Possible tendency of polled cattle towards larger ears¤
Presumible tendencia del bovino aquerato hacia orejas de mayor tamaño
Possível tendência do gado sem chifres a ter orelhas maiores
Pere M Parés-Casanova*, Vet, PhD; Marta Caballero, Lic.
Department of Animal Production, University of Lleida, Lleida, Catalunya (Spain).
* Corresponding author: Pere M Parés-Casanova, Department of Animal Production, University of Lleida, Av. Alcalde Rovira Roure, 191, 25198-Lleida (Catalunya, Spain). Tel: +34 973706460, fax: +34 973702874. Email: firstname.lastname@example.org.
(Received: November 16, 2012; accepted: December 5, 2013)

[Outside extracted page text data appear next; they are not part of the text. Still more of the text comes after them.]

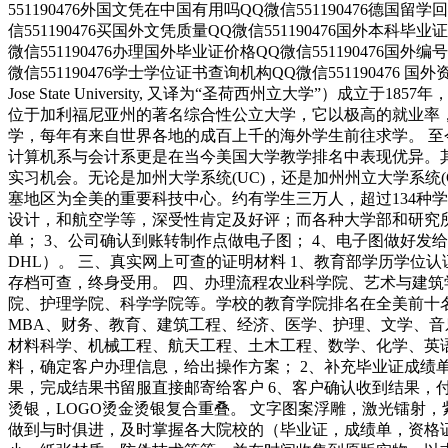
551190476外国文凭在中国有用吗QQ微信551190476德国留学
信551190476买国外文凭质量QQ微信551190476国外本科毕
微信551190476办理国外毕业证价格QQ微信551190476国外
微信551190476学士学位证书查询机构QQ微信551190476 国
Jose State University, 又译为“圣荷西州立大学”
位于加利福尼亚州的著名综合性公立大学，它以极高的就业率
学，每年有来自世界各地的成百上千的海外学生前往求学。 
计算机系与会计系更是在当今美国大学教学排名中表现优异。
实习机会。无论是加州大学系统(UC)，还是加州州立大学系统(CSU
塞地区为全美的重要科技中心。约有学生三万人，超过134种
设计，和航空学等，深受性肯定及好评；而各种大学部和研究所
单； 3、公司确认到账转制作点做电子图； 4、电子图做好发
DHL）。 三、真实网上可查的证明材料 1、教育部学历学位
存档可查，终身受用。 四、办理流程农业科学院、艺术与建
院、护理学院、科学学院等。学校的教育学院排名在全美前十
MBA、财务、教育、建筑工程、经济、医学、护理、文学、
材料科学、机械工程、航天工程、土木工程、数学、化学、英
料，确定客户办理信息，给出操作方案； 2、补充毕业证成绩单
果，完成结果书留服直接邮寄给客户 6、客户确认收到结果，
烫银，LOGO烫金烫银复合重叠。 文字图案浮雕，激光镭射
做到与时俱进，及时掌握各大院校的（毕业证，成绩单，资格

Background: the anatomy and physiology of bovid horns are consistent with their thermoregulatory function. Objective: to evaluate a possible correlation between ear and horn size, as key factors for body thermoregulation. Methods: measurements of horns (length and perimeter) and ears (length and width) were obtained from forty-six Pyrenean Brown (Bruna dels Pirineus) beef calves. The sample was randomly distributed between horned (n=34) and polled (n=12) animals, aged 332 ± 56 days. Results: a negative correlation between ear and horn size was observed (p<0.05) and the multivariate clustering demonstrated a tendency of polled animals towards bigger ear size. Conclusions: according to these results, horns and ears contribute to thermoregulation; this function is not therefore solely a function of big or small horns, as has normally been stated to be the case. Although the sample is small, results would indicate an interesting hypothesis for future research.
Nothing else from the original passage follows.